By default, the slow operation threshold is 100 milliseconds though, a database with a profiling level of 1 will log operations slower than 100 milliseconds. Changing the slow operations threshold for the database profiler applies to the entire mongod instance which means when the threshold is altered, it is also changed for all databases on the instance and it affects the profiling subsystem’s slow operation threshold for the entire mongod instance therefore, it is advisable to set the threshold to the highest useful value.

To alter the threshold, you will pass two parameters to the db.setProfilingLevel() helper in mongosh where the first parameter as already seen earlier will be the profiling level and the second one will set the default slow operation threshold for the entire mongod instance as shown in the example below.

db.setProfilingLevel(1, { slowms: 20 })

The example above sets the profiling level at 1 and the slow operation threshold for the mongod instance to 20 milliseconds.

How to Set Filters to Determine MongoDB Profiler Operations?

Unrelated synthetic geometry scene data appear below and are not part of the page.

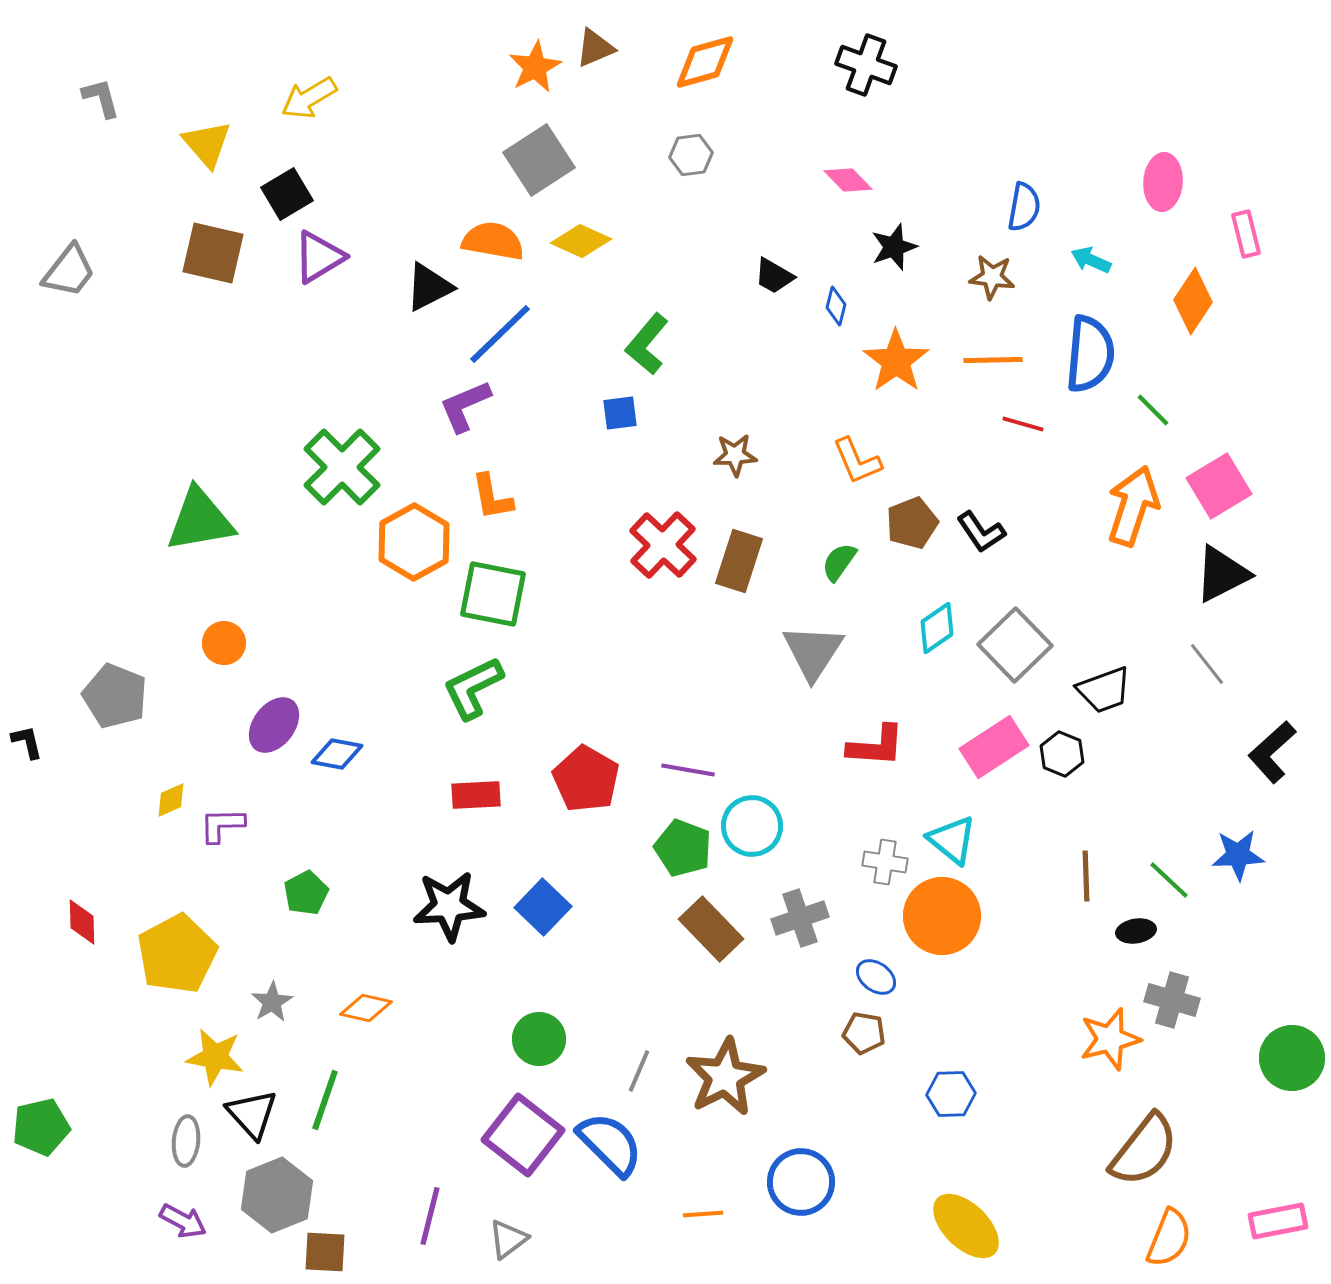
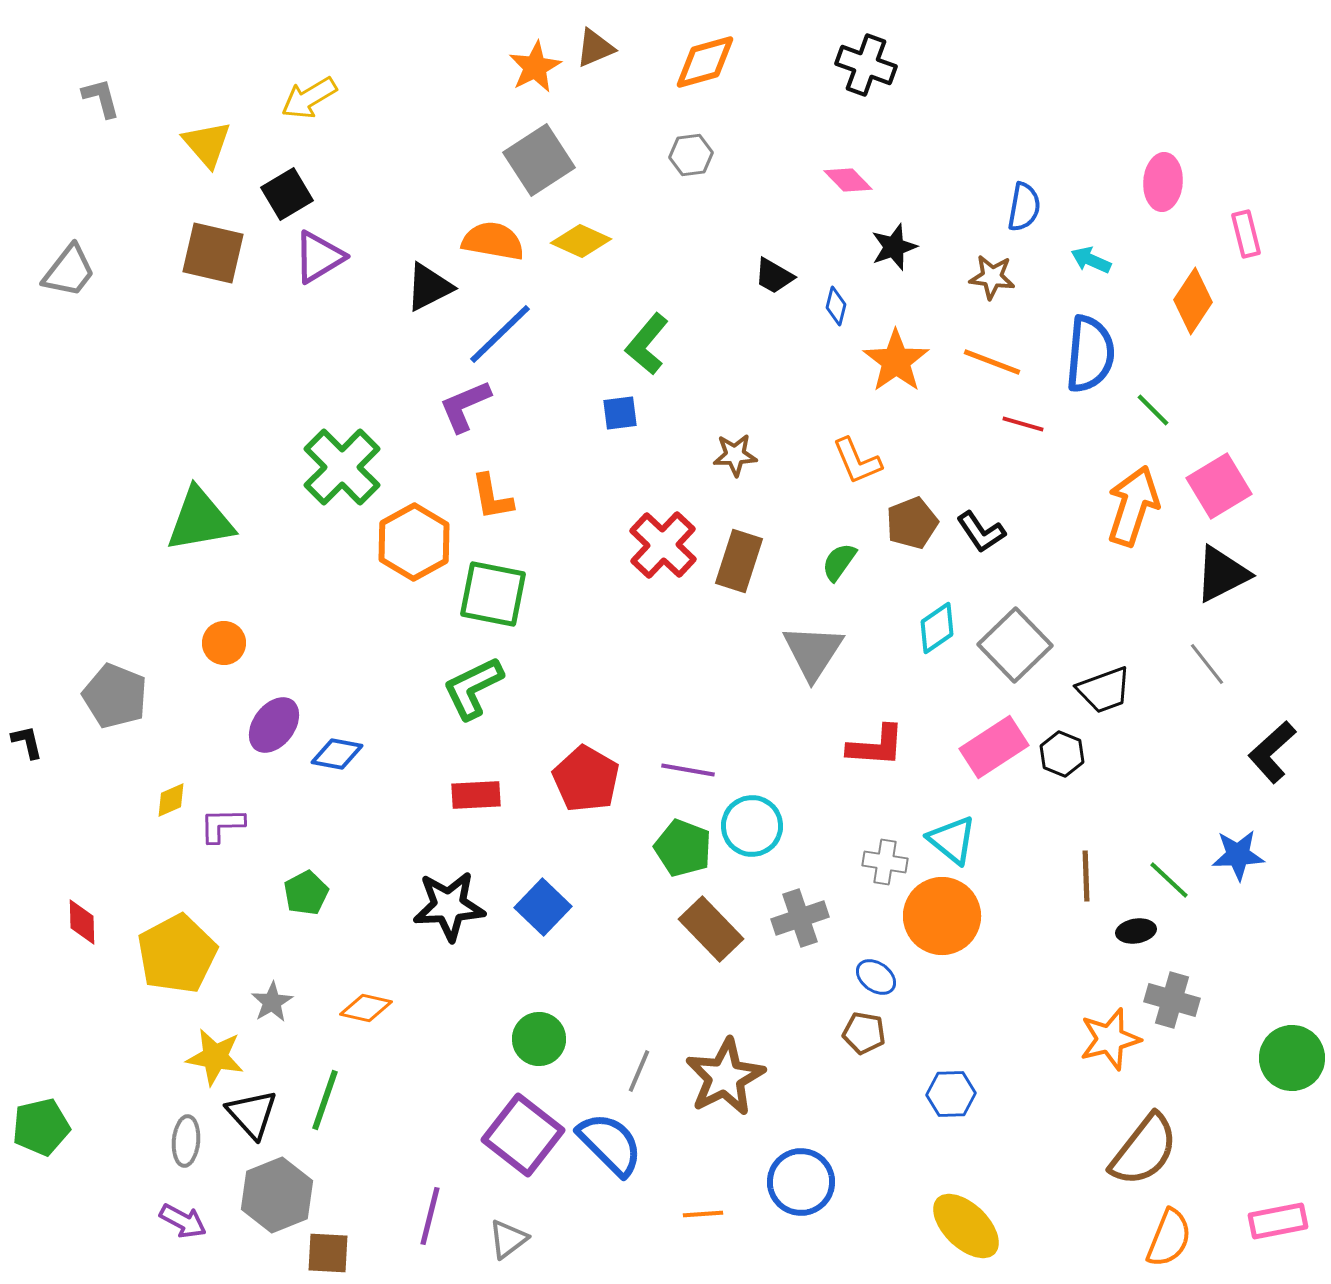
orange line at (993, 360): moved 1 px left, 2 px down; rotated 22 degrees clockwise
brown square at (325, 1252): moved 3 px right, 1 px down
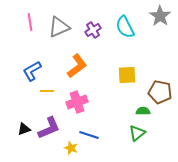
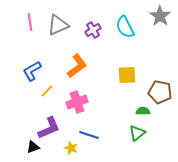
gray triangle: moved 1 px left, 2 px up
yellow line: rotated 48 degrees counterclockwise
black triangle: moved 9 px right, 18 px down
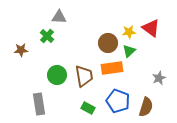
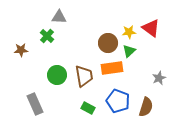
gray rectangle: moved 4 px left; rotated 15 degrees counterclockwise
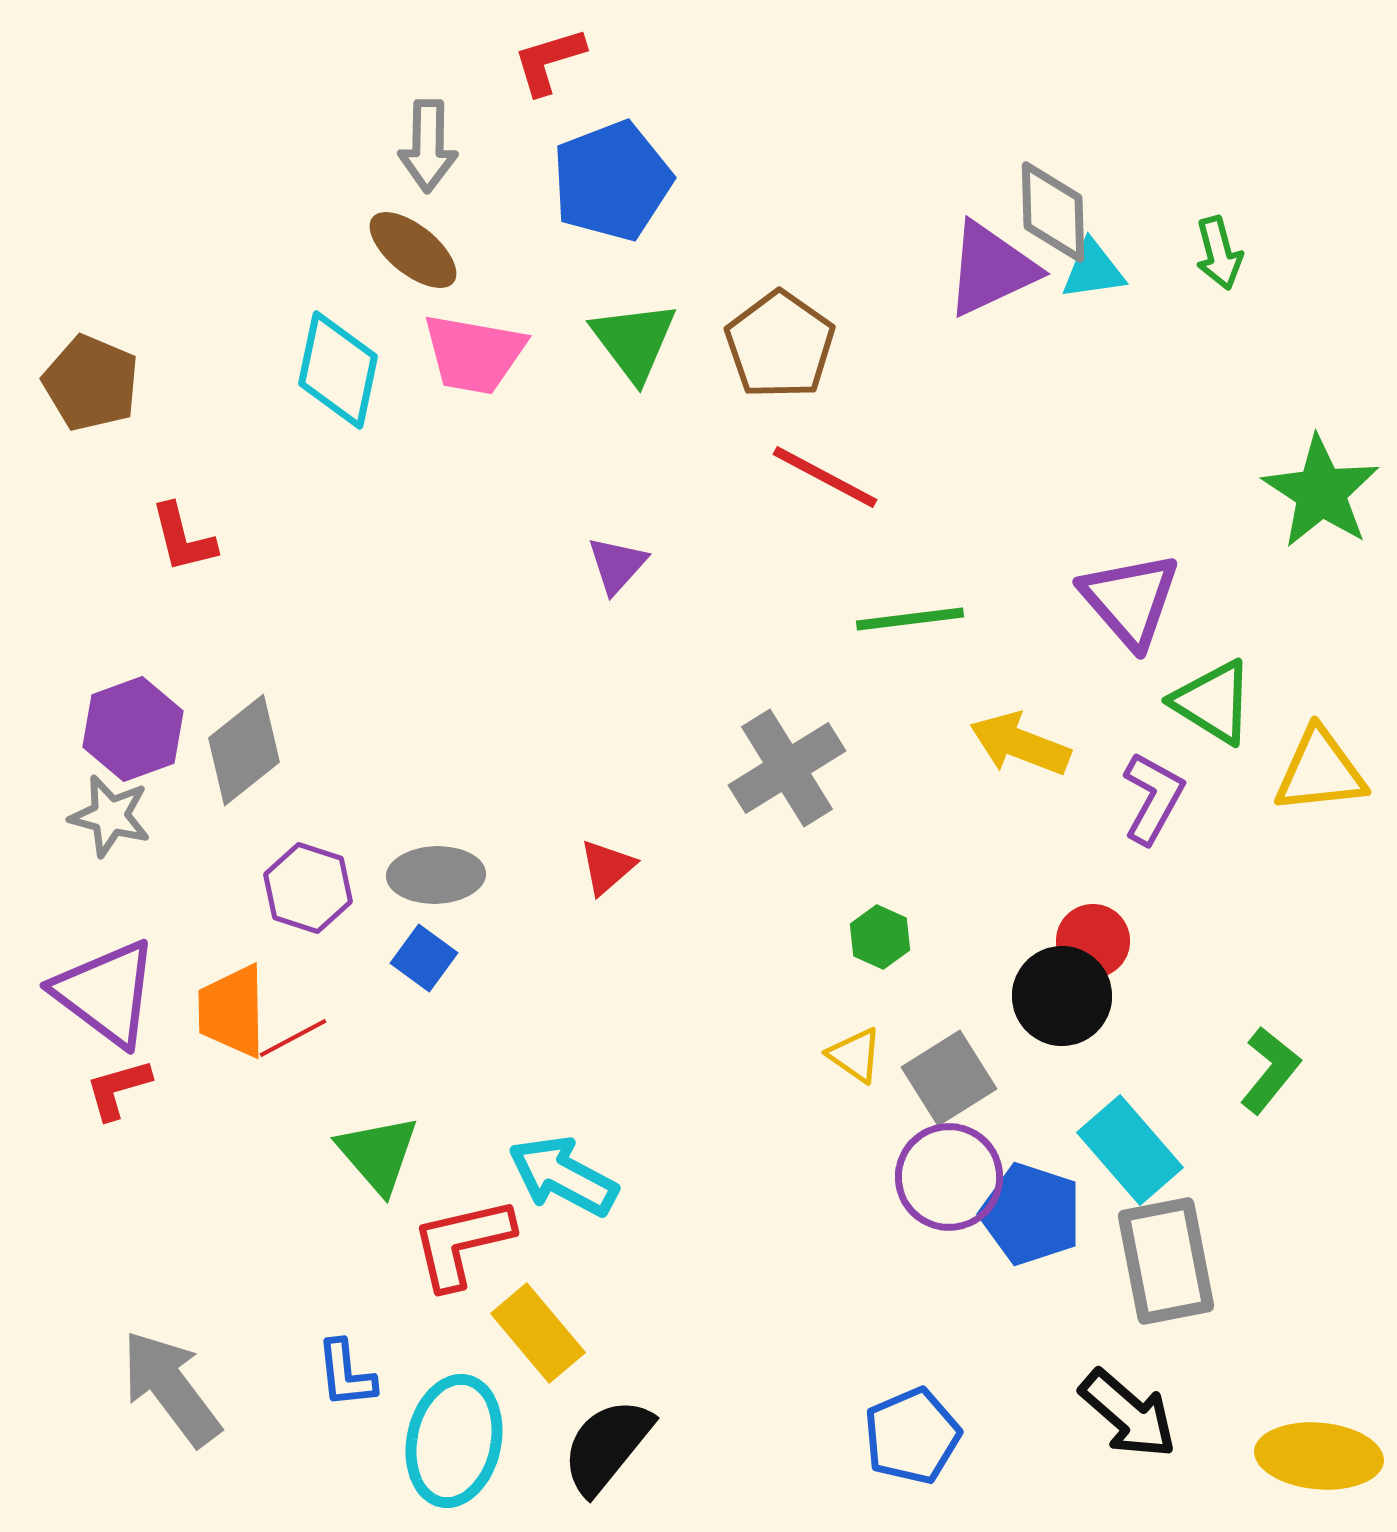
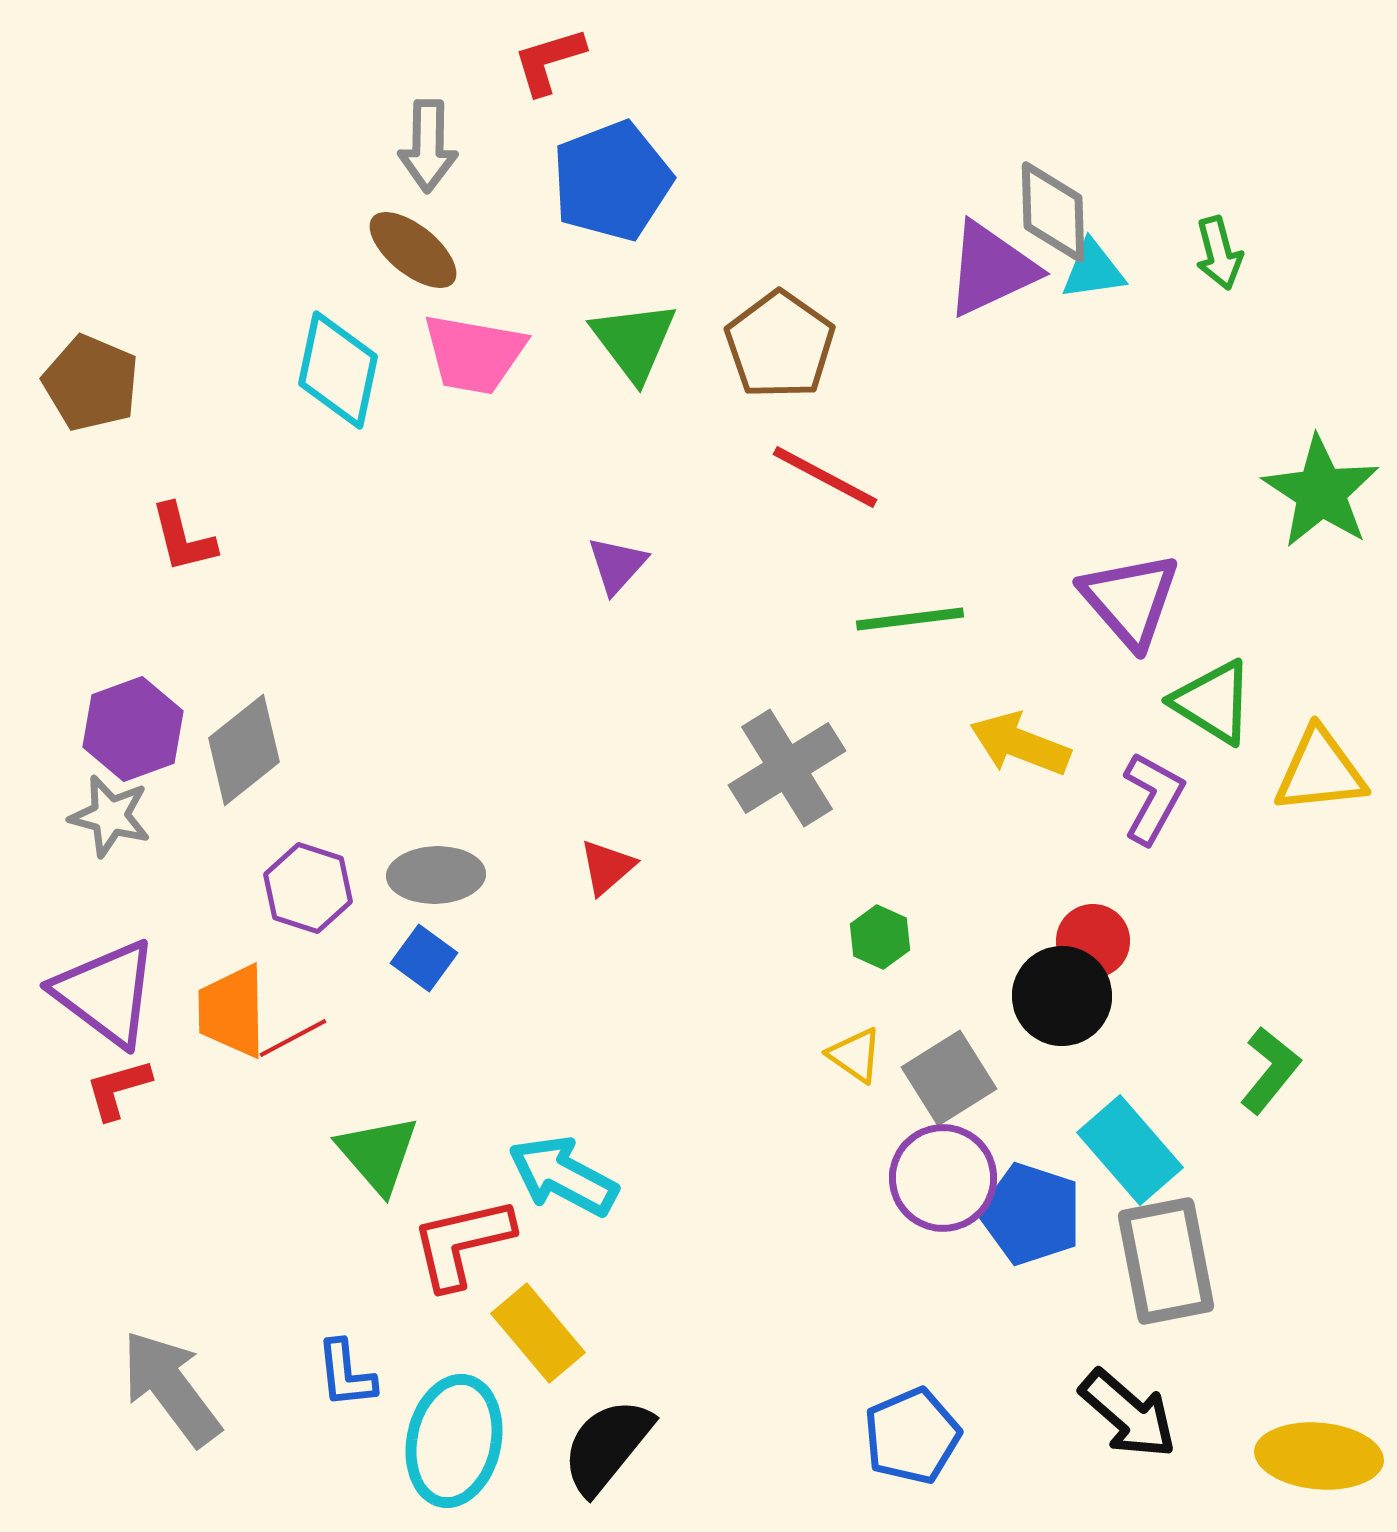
purple circle at (949, 1177): moved 6 px left, 1 px down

With the MongoDB profiler, you can set a filter to control which operations are profiled and logged at a given point in time. This is done by using the profile command db.setProfilingLevel() in mongosh as seen below:

db.setProfilingLevel( 2, { filter: { op: "query", millis: { $gt: 2000 } } } )

The example above shows the profiling level of 2 and a query filter of { op: “query”, millis: where only query operations longer than 2 seconds will be logged to the profiler.

How to Check MongoDB Profiler Level?

To view your profiling level, type the following in mongosh.

db.getProfilingStatus()

The shell will return a document that looks like the one below:

{ "was" : 0, "slowms" : 100, "sampleRate" : 1.0, "ok" : 1 }

As stated earlier, the  “was” field shows your current level of profiling,  “slowns”, shows the slow operation threshold by indicating how long it takes an operation to exist in milliseconds before passing through the threshold. In the example above, the “slow” is 100 milliseconds and the “sampleRate” field indicates the percentage of slow operations that should be profiled.

To return only the profiling level of your MongoDB profiler, use the db.getProfilingLevel() helper in the mongosh as indicated below.

db.getProfilingStatus() 

How to Disable MongoDB Profiler?

To disable MongoDB profiler, type db.setProfilingLevel(0) in mongosh as seen below.

db.setProfilingStatus(0)

When the level is set at 0, profiling has automatically been disabled.

How to View MongoDB Profiler Output?

Information about your database operations such as read and write operations, cursor operations, and data-based commands are stored in the database profiler and this information can be viewed by querying the system.profile collection. Additional data can also be added to the query document by using the $comment tag to make it easier to analyze the data gotten from the profiler.

Below is an output of a sample document found in the system.profile collection queried with the command below. Some of the fields found in the output are also described thereafter.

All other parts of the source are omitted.